CUDA reduction, approach for big arrays

Question

I have the following "Frankenstein" sum reduction code, taken partly from the common CUDA reduction slices, partly from the CUDA samples.

    __global__ void  reduce6(float *g_idata, float *g_odata, unsigned int n)
{
    extern __shared__ float sdata[];

    // perform first level of reduction,
    // reading from global memory, writing to shared memory
    unsigned int tid = threadIdx.x;
    unsigned int i = blockIdx.x*blockSize*2 + threadIdx.x;
    unsigned int gridSize = blockSize*2*gridDim.x;
    sdata[tid] = 0;
    float mySum = 0;   

    while (i < n) { 
        sdata[tid] += g_idata[i] + g_idata[i+MAXTREADS]; 
        i += gridSize; 
    }
   __syncthreads();


    // do reduction in shared mem
    if (tid < 256)
        sdata[tid] += sdata[tid + 256];
    __syncthreads();

    if (tid < 128)
        sdata[tid] +=  sdata[tid + 128];
     __syncthreads();

    if (tid <  64)
       sdata[tid] += sdata[tid +  64];
    __syncthreads();


#if (__CUDA_ARCH__ >= 300 )
    if ( tid < 32 )
    {
        // Fetch final intermediate sum from 2nd warp
        mySum = sdata[tid]+ sdata[tid + 32];
        // Reduce final warp using shuffle
        for (int offset = warpSize/2; offset > 0; offset /= 2) 
            mySum += __shfl_down(mySum, offset);
    }
    sdata[0]=mySum;
#else

    // fully unroll reduction within a single warp
    if (tid < 32) {
       sdata[tid] += sdata[tid + 32];
       sdata[tid] += sdata[tid + 16];
       sdata[tid] += sdata[tid + 8];
       sdata[tid] += sdata[tid + 4];
       sdata[tid] += sdata[tid + 2];
       sdata[tid] += sdata[tid + 1];
    }
#endif
    // write result for this block to global mem
    if (tid == 0) g_odata[blockIdx.x] = sdata[0];
  }

I will be using this to reduce an unrolled array of big size (e.g. 512^3 = 134217728 = n) on a Tesla k40 GPU.

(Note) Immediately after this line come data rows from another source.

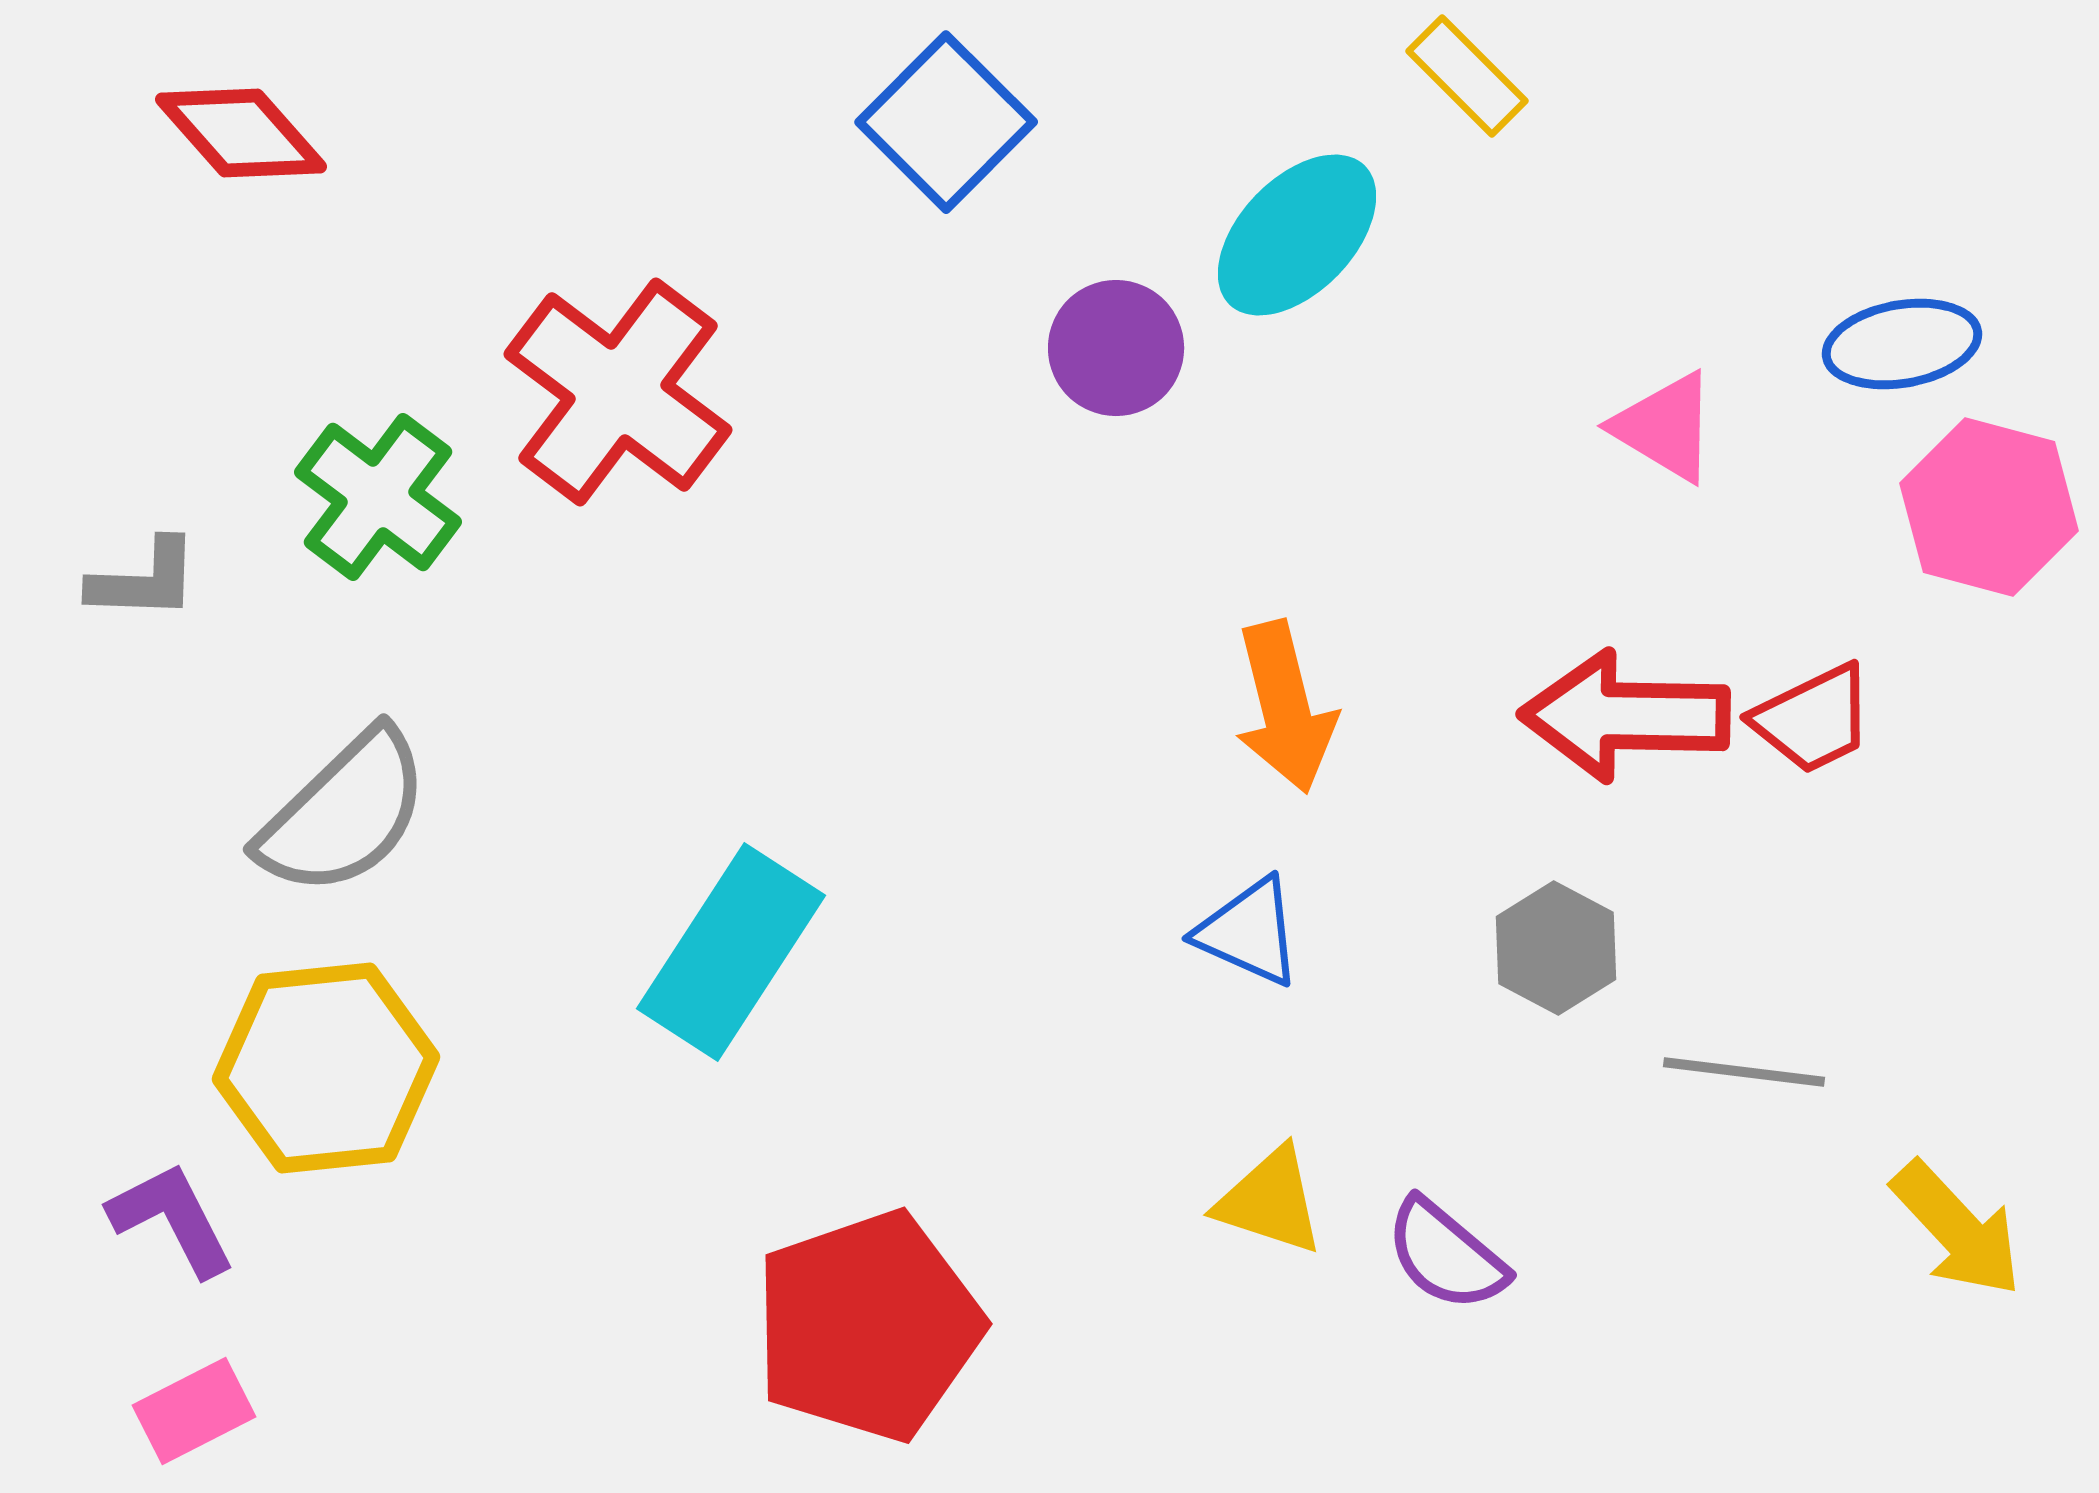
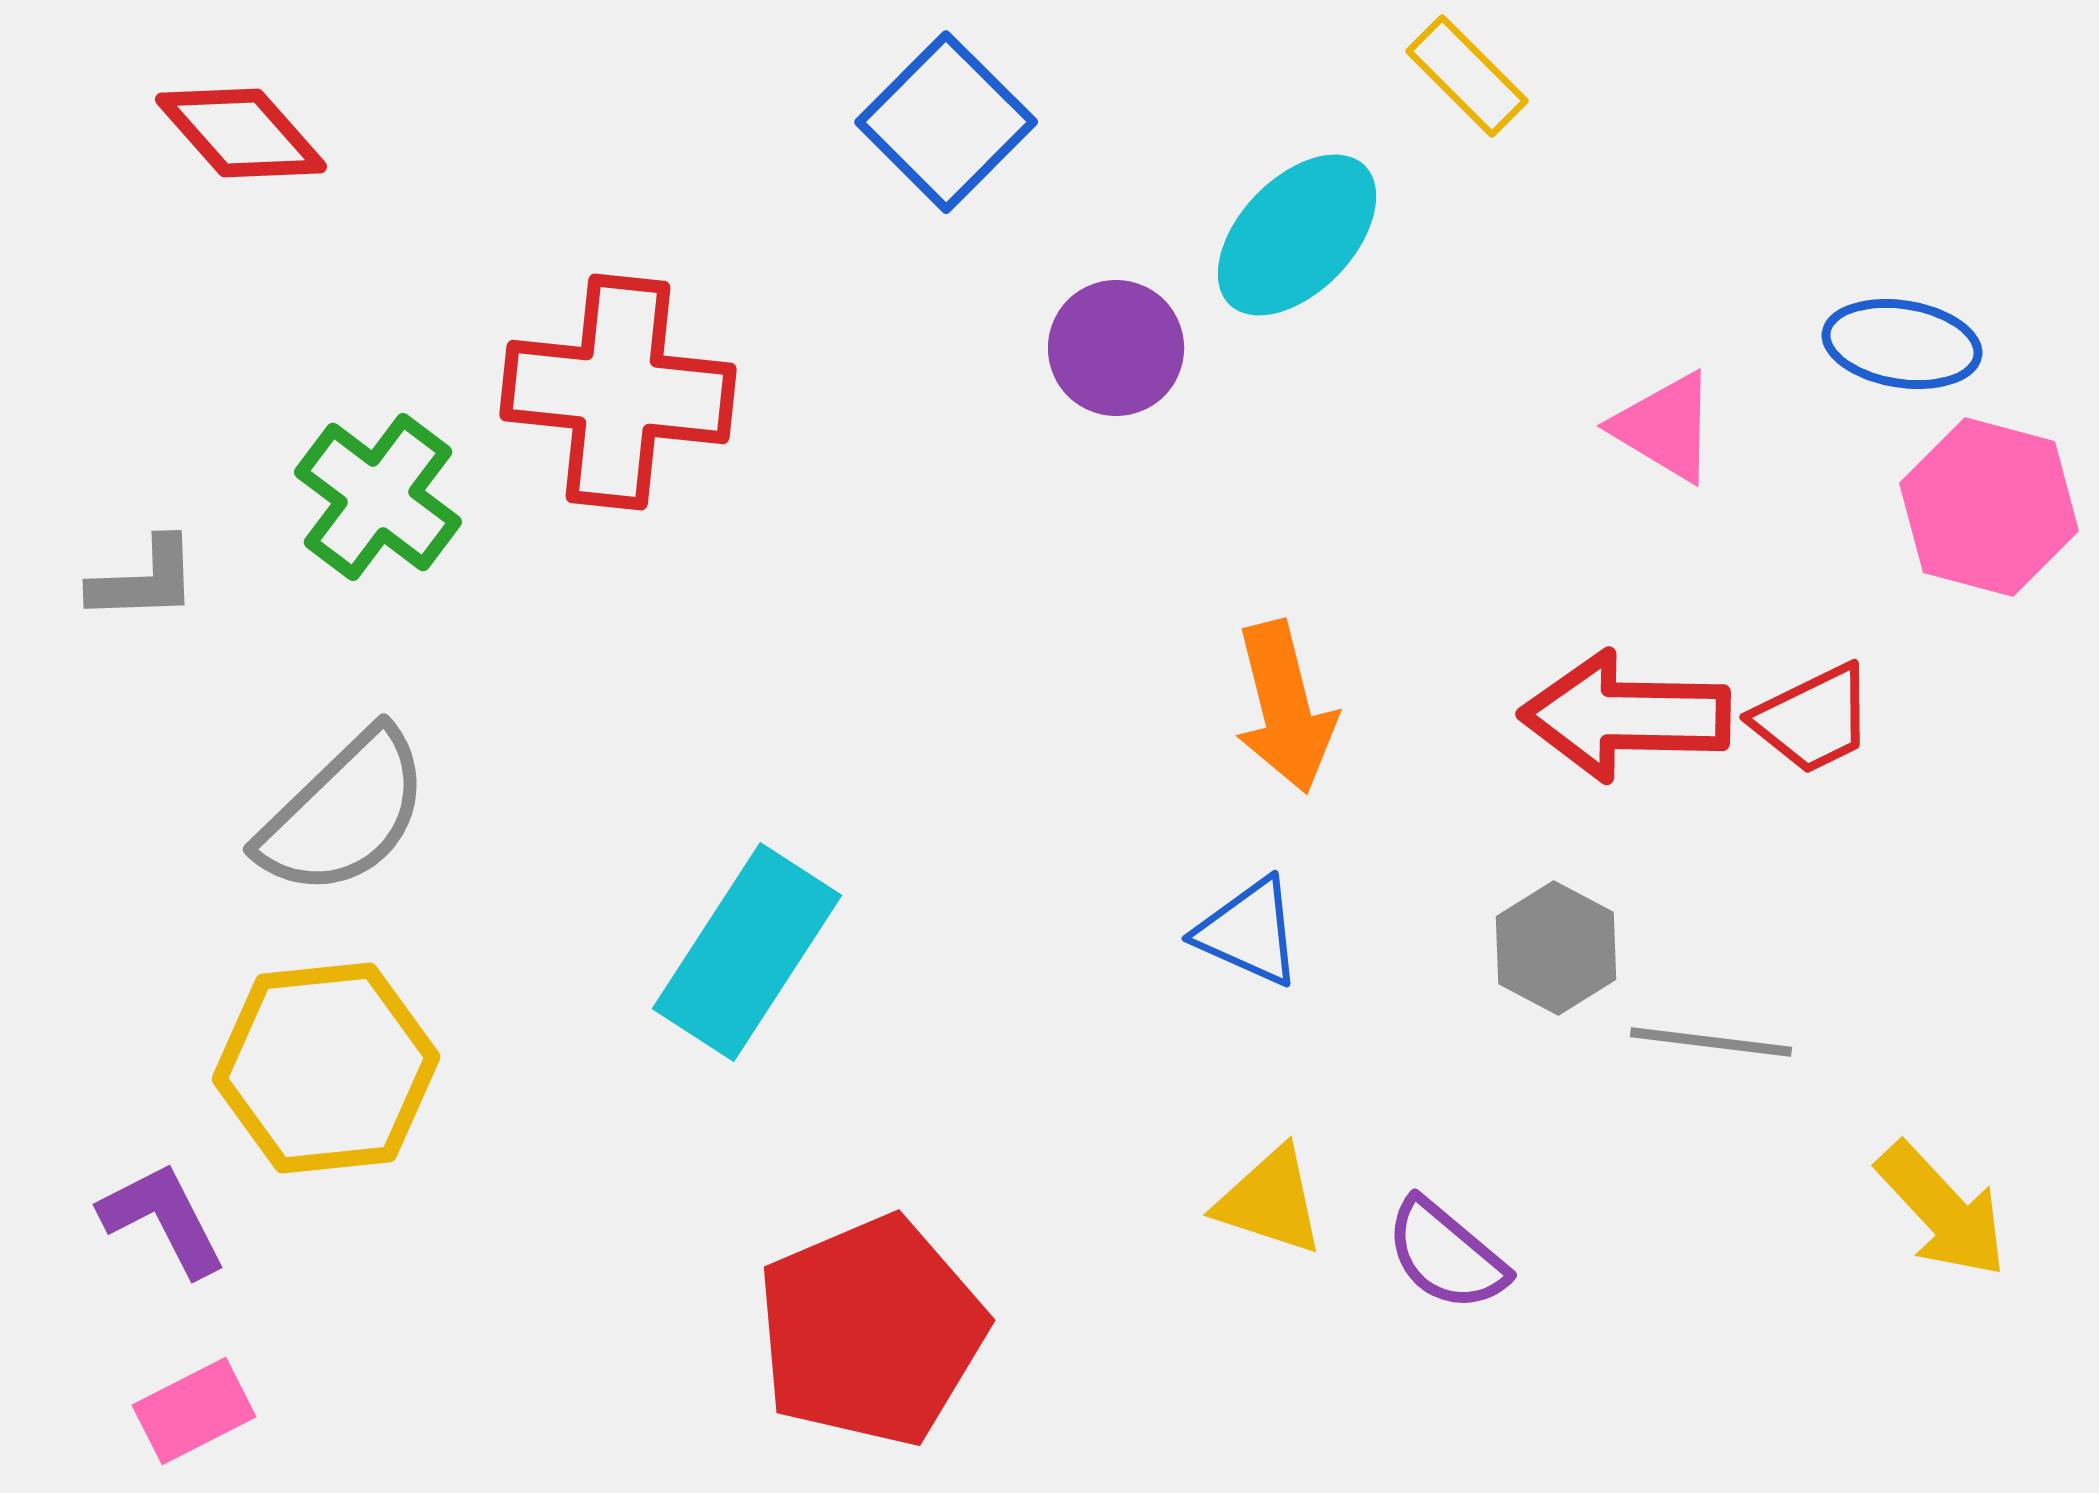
blue ellipse: rotated 19 degrees clockwise
red cross: rotated 31 degrees counterclockwise
gray L-shape: rotated 4 degrees counterclockwise
cyan rectangle: moved 16 px right
gray line: moved 33 px left, 30 px up
purple L-shape: moved 9 px left
yellow arrow: moved 15 px left, 19 px up
red pentagon: moved 3 px right, 5 px down; rotated 4 degrees counterclockwise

I have some questions regarding the blockSize variable, and its value.

From here on, I will try to explain my understanding (either right or wrong) on how it works:

The bigger I choose blockSize, the faster this code will execute, as it will spend less time in the whole loop, but it will not finish reducing the whole array, but it will return a smaller array of size dimBlock.x, right? If I use blockSize=1 this code would return in 1 call the reduction value, but it will be really slow because its not exploiting the power of CUDA almost anything. Therefore I need to call the reduction kernel several times, each of the time with a smaller blokSize, and reducing the result of the previous call to reduce, until I get to the smallest point.

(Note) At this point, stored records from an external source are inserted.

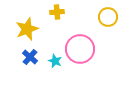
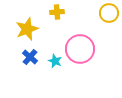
yellow circle: moved 1 px right, 4 px up
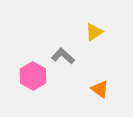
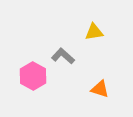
yellow triangle: rotated 24 degrees clockwise
orange triangle: rotated 18 degrees counterclockwise
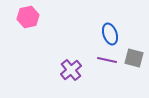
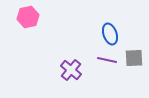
gray square: rotated 18 degrees counterclockwise
purple cross: rotated 10 degrees counterclockwise
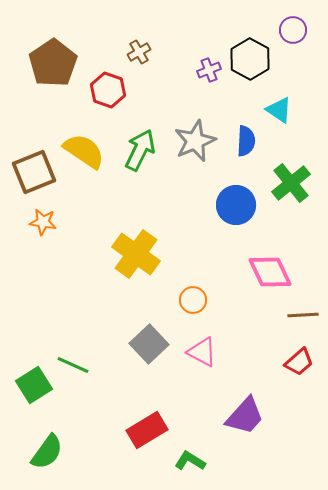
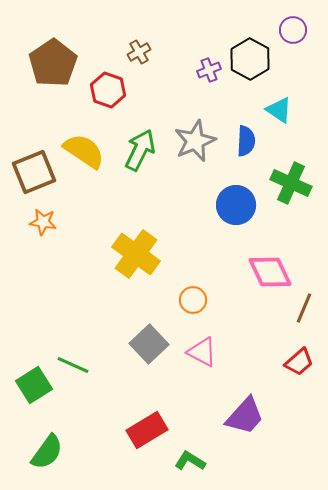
green cross: rotated 27 degrees counterclockwise
brown line: moved 1 px right, 7 px up; rotated 64 degrees counterclockwise
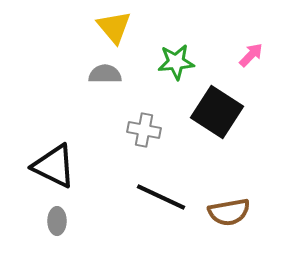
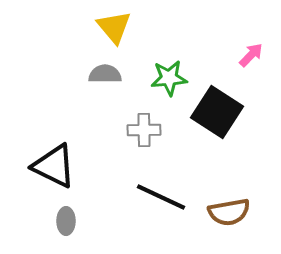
green star: moved 7 px left, 16 px down
gray cross: rotated 12 degrees counterclockwise
gray ellipse: moved 9 px right
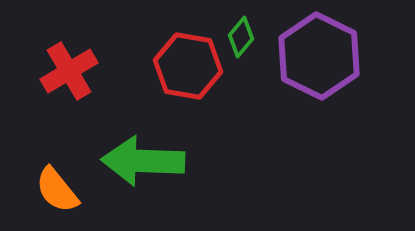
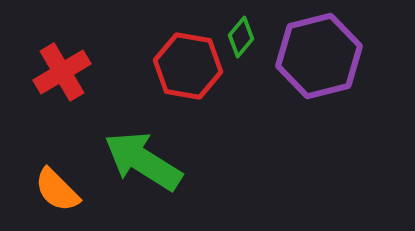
purple hexagon: rotated 20 degrees clockwise
red cross: moved 7 px left, 1 px down
green arrow: rotated 30 degrees clockwise
orange semicircle: rotated 6 degrees counterclockwise
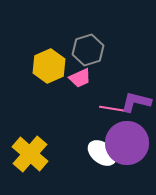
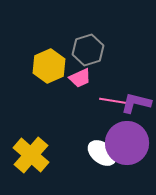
purple L-shape: moved 1 px down
pink line: moved 8 px up
yellow cross: moved 1 px right, 1 px down
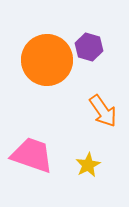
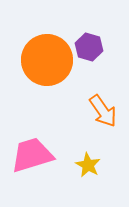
pink trapezoid: rotated 36 degrees counterclockwise
yellow star: rotated 15 degrees counterclockwise
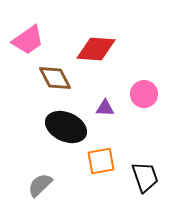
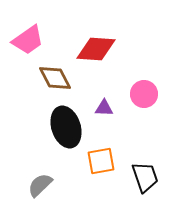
purple triangle: moved 1 px left
black ellipse: rotated 48 degrees clockwise
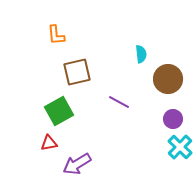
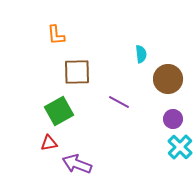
brown square: rotated 12 degrees clockwise
purple arrow: rotated 52 degrees clockwise
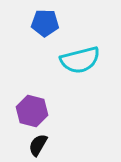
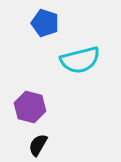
blue pentagon: rotated 16 degrees clockwise
purple hexagon: moved 2 px left, 4 px up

something like (pesudocode)

blocks=number; //where do we start? why?
while(not the min){

    dim3 dimBlock( blocks );
    dim3 dimGrid(n/dimBlock.x);
    int smemSize = dimBlock.x * sizeof(float);
    reduce6<<<dimGrid, dimBlock, smemSize>>>(in, out, n);

    in=out;

    n=dimGrid.x; 
    dimGrid.x=n/dimBlock.x; // is this right? Should I also change dimBlock?
}

In which value should I start? I guess this is GPU dependent. Which values shoudl it be for a Tesla k40 (just for me to understand how this values are chosen)?

Is my logic somehow flawed? how?

Answer 1

There is a CUDA tool to get good grid and block sizes for you : Cuda Occupancy API.

In response to "The bigger I choose blockSize, the faster this code will execute" -- Not necessarily, as you want the sizes which give max occupancy (the ratio of active warps to the total number of possible active warps).

See this answer for additional information How do I choose grid and block dimensions for CUDA kernels?.

Lastly, for Nvidia GPUs supporting Kelper or later, there are shuffle intrinsics to make reductions easier and faster. Here is an article on how to use the shuffle intrinsics : Faster Parallel Reductions on Kepler.

Update for choosing number of threads:

You might not want to use the maximum number of threads if it results in a less efficient use of the registers. From the link on occupancy :

For purposes of calculating occupancy, the number of registers used by each thread is one of the key factors. For example, devices with compute capability 1.1 have 8,192 32-bit registers per multiprocessor and can have a maximum of 768 simultaneous threads resident (24 warps x 32 threads per warp). This means that in one of these devices, for a multiprocessor to have 100% occupancy, each thread can use at most 10 registers. However, this approach of determining how register count affects occupancy does not take into account the register allocation granularity. For example, on a device of compute capability 1.1, a kernel with 128-thread blocks using 12 registers per thread results in an occupancy of 83% with 5 active 128-thread blocks per multi-processor, whereas a kernel with 256-thread blocks using the same 12 registers per thread results in an occupancy of 66% because only two 256-thread blocks can reside on a multiprocessor.

So the way I understand it is that an increased number of threads has the potential to limit performance because of the way the registers can be allocated. However, this is not always the case, and you need to do the calculation (as in the above statement) yourself to determine the optimal number of threads per block.